All parties lost in the battle between BCDA and CJHDevco but unfortunately
the casualty here was Baguio as the biggest loser in the dispute that dragged
for years.
BCDA lost a lot of money with the P1.42 award to CJHDevCo and
the P3.3 billion “back rent” or P4.72 billion. They also lost because the
legacy of a vision that is their project within the 256 hectare property could
not be realized now.
Baguio remains to be the biggest loser not only in terms of
money but also potential for more taxes, more jobs for the people and the
economy generated which could be exponential with their presence.
Casanova’s claim of personal victory on the Camp John Hay issue
comical. Apparently, his clients lost:
(1) The AFP–because it undermines the AFP modernization program;
(2) The Government–particularly its privatization program for
military facilities, as BCDA’s plan to prematurely take over the CJHSEZ can
only be interpreted as reverse privatization; (3) Baguio City because the PDRCI
took away Baguio’s 25% share of all BCDA rentals as host-city of the CJHSEZ.
Baguio City Mayor Mauricio Domogan told reporters that, as soon
as the PDRCI order becomes final, the city will no longer collect any share of
CJHSEZ rentals.
The city government, he said, used this money to bankroll local
projects that cannot be funded by Baguio’s P412-million Internal Revenue
Allotment (IRA) share from the national government.
Councilor Peter Fianza, who was Baguio’s City Administrator
during the terms of former Mayors Braulio Yaranon and Reinaldo Bautista Jr.,
says that the PDRCI-ordered return of CJH to the BCDA will be a severe blow to
the local economy. The city government supported the original BCDA-CJHDevco
lease agreement on condition that the city would get either a 25% share of all
rentals or 30% of net income, whichever was higher.
City Hall mortgaged the Baguio Convention Center against its
share of rentals that the BCDA was supposed to collect from CJHDevCo.

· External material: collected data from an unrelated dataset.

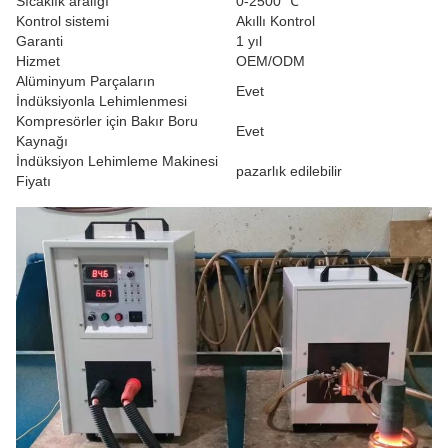
Sıcaklık aralığı
0-2500 ℃
Kontrol sistemi
Akıllı Kontrol
Garanti
1 yıl
Hizmet
OEM/ODM
Alüminyum Parçaların
Evet
İndüksiyonla Lehimlenmesi
Kompresörler için Bakır Boru
Evet
Kaynağı
İndüksiyon Lehimleme Makinesi
pazarlık edilebilir
Fiyatı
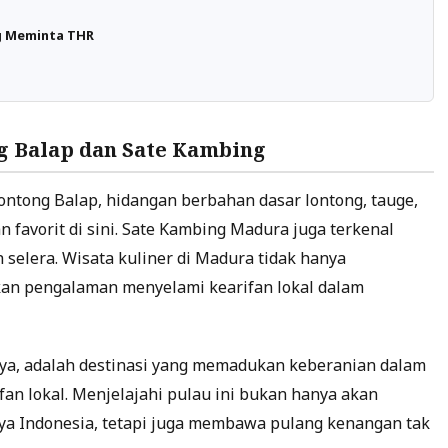
g Meminta THR
ng Balap dan Sate Kambing
ntong Balap, hidangan berbahan dasar lontong, tauge,
 favorit di sini. Sate Kambing Madura juga terkenal
elera. Wisata kuliner di Madura tidak hanya
kan pengalaman menyelami kearifan lokal dalam
ya, adalah destinasi yang memadukan keberanian dalam
fan lokal. Menjelajahi pulau ini bukan hanya akan
a Indonesia, tetapi juga membawa pulang kenangan tak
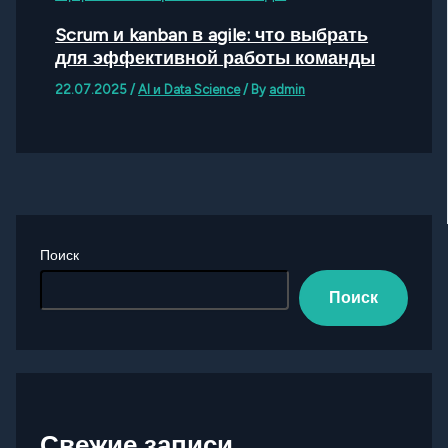
Scrum и kanban в agile: что выбрать
для эффективной работы команды
22.07.2025
/
AI и Data Science
/ By
admin
Поиск
Поиск
Свежие записи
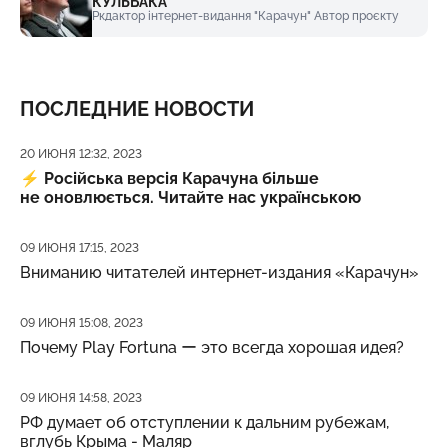
КУЛЬБАКА
Ркдактор інтернет-видання "Карачун" Автор проєкту
ПОСЛЕДНИЕ НОВОСТИ
Дата публикации
20 ИЮНЯ 12:32, 2023
⚡️
Російська версія Карачуна більше
не оновлюється. Читайте нас українською
Дата публикации
09 ИЮНЯ 17:15, 2023
Вниманию читателей интернет-издания «Карачун»
Дата публикации
09 ИЮНЯ 15:08, 2023
Почему Play Fortuna ー это всегда хорошая идея?
Дата публикации
09 ИЮНЯ 14:58, 2023
РФ думает об отступлении к дальним рубежам,
вглубь Крыма - Маляр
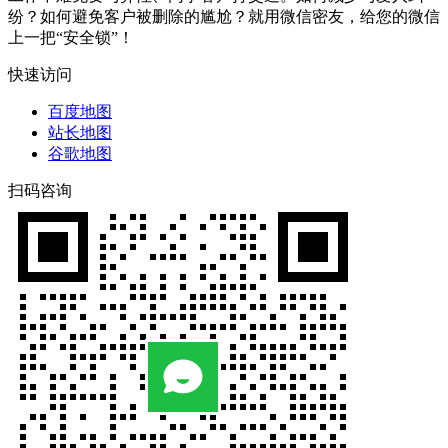
纷？如何避免客户被删除的尴尬？就用微信密友，给您的微信
上一把“安全锁”！
快速访问
百度地图
站长地图
谷歌地图
扫码咨询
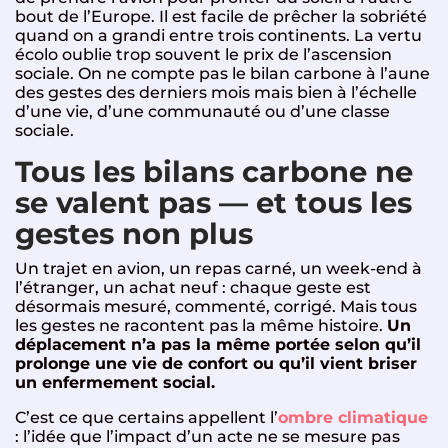
bout de l’Europe. Il est facile de prêcher la sobriété
quand on a grandi entre trois continents. La vertu
écolo oublie trop souvent le prix de l’ascension
sociale. On ne compte pas le bilan carbone à l’aune
des gestes des derniers mois mais bien à l’échelle
d’une vie, d’une communauté ou d’une classe
sociale.
Tous les bilans carbone ne
se valent pas — et tous les
gestes non plus
Un trajet en avion, un repas carné, un week-end à
l’étranger, un achat neuf : chaque geste est
désormais mesuré, commenté, corrigé. Mais tous
les gestes ne racontent pas la même histoire.
Un
déplacement n’a pas la même portée selon qu’il
prolonge une vie de confort ou qu’il vient briser
un enfermement social.
C’est ce que certains appellent l’
ombre climatique
: l’idée que l’impact d’un acte ne se mesure pas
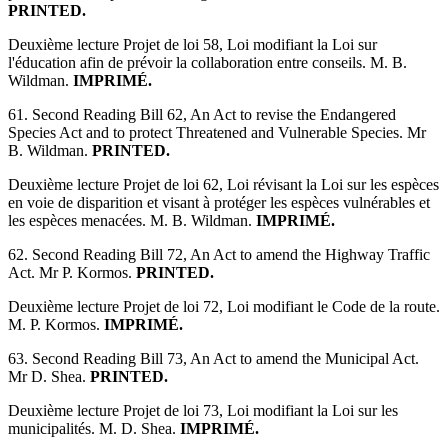
PRINTED.
Deuxième lecture Projet de loi 58, Loi modifiant la Loi sur
l'éducation afin de prévoir la collaboration entre conseils. M. B.
Wildman.
IMPRIMÉ.
61. Second Reading Bill 62, An Act to revise the Endangered
Species Act and to protect Threatened and Vulnerable Species. Mr
B. Wildman.
PRINTED.
Deuxième lecture Projet de loi 62, Loi révisant la Loi sur les espèces
en voie de disparition et visant à protéger les espèces vulnérables et
les espèces menacées. M. B. Wildman.
IMPRIMÉ.
62. Second Reading Bill 72, An Act to amend the Highway Traffic
Act. Mr P. Kormos.
PRINTED.
Deuxième lecture Projet de loi 72, Loi modifiant le Code de la route.
M. P. Kormos.
IMPRIMÉ.
63. Second Reading Bill 73, An Act to amend the Municipal Act.
Mr D. Shea.
PRINTED.
Deuxième lecture Projet de loi 73, Loi modifiant la Loi sur les
municipalités. M. D. Shea.
IMPRIMÉ.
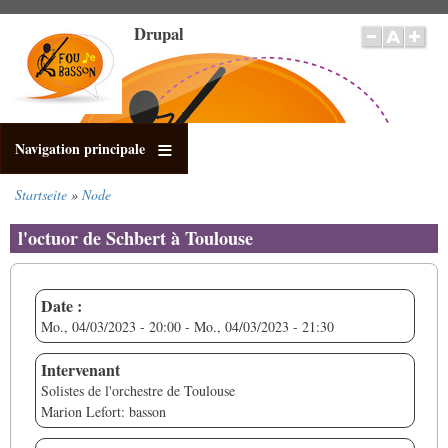
Direkt
Drupal
zum
Inhalt
Navigation principale
Startseite
Node
Pfadnavigation
l'octuor de Schbert à Toulouse
Date :
Mo., 04/03/2023 - 20:00
-
Mo., 04/03/2023 - 21:30
Intervenant
Solistes de l'orchestre de Toulouse
Marion Lefort: basson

The City
was forced to pay the balance after GSIS threatened to take back the BCC after
the feud between the CJHSEZ lessor and its lessee escalated in 2011.
The PDRCI decision is not a victory for the BCDA because the
PDRCI vindicates CJHDevCo’s long-held argument that the BCDA has been a serial
violator of the 1996 MOA and the subsequent RMOAs.
Such transgressions were acts of bad faith on the part of
Casanova, that started right from the very start of the lease agreement in 1996
when the lessor failed to turn over at least 32 hectares covered by the
original MOA despite the lessee’s payment in advance of P250 million upon
signing of the contract and another P425 million in rentals a year later.